Monday, October 15, 2012

The AfterGlow

October 7, 2012, I completed my longest race ever, 6.55 miles, in the Urban Cow Half Marathon Relay.  As with every race I've ever done, looking back, I think " Wow, what an experience" 

I purposely waited a week to write about it, because the race afterglow was so incredible, I was not convinced I'd be able to put two sentences together. ( Not to mention, every body- in fact body parts I didn't know I had-  hurt like hell for days)

While training, the longest run I had done was 6.00 miles in 2 hours.  This was stressful for me because I read somewhere that there was a 4 hour time limit.  I knew my partner would be able to do it in about 1.5 hrs or so, so I stressed on my timing.  A lot. 
So when our time of 3:07 was revealed, I was proud...so proud.  I had not heard what the exact split time was, meaning how much of that 3:07 was partner and how much of that was mine.  At one point it was confirmed my time was 1:43, which made me soar. More distance in less time that I ever trained for. 
But that's Race Day Adrenaline for you. 

I realized that my Race Day Adrenaline for me starts several days in advance.  I think this time it started on Thursday night.  Friday I felt like a hummingbird with too much caffeine.  It's a combination for excitement, nerves, adrenaline, fear, dread, wanting to get it over with, anxiousness, more excitement topped with more excitement.  I was more excited I think than anything. 
When the race occurs, it's almost a surreal experience.  I can vaguely remember only flashes of bits and pieces, yet I was extremely 'aware' during every minute of it. 

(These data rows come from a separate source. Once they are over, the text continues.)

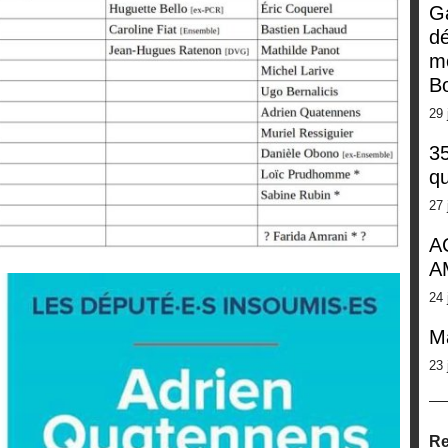
G
dé
m
Bo
29 
35
qu
27 
A
A
24 
M
23 
Re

For days after the race, I crashed.  I was more sore than I think I had ever been, my fatigue level had caught up with me and then some.  I could not sleep or eat enough.  I wanted to wear my cow bell race medal around my neck showing people " look what I did!"  but I feared all 3 ounces of it would hurt too.  Essentially I took the week off from most, if not all exercise and rested.  It was a nice break, I feel well deserved.
Now?  The Race Day adrenaline is gone, and all I can think about is my next racing endeavour.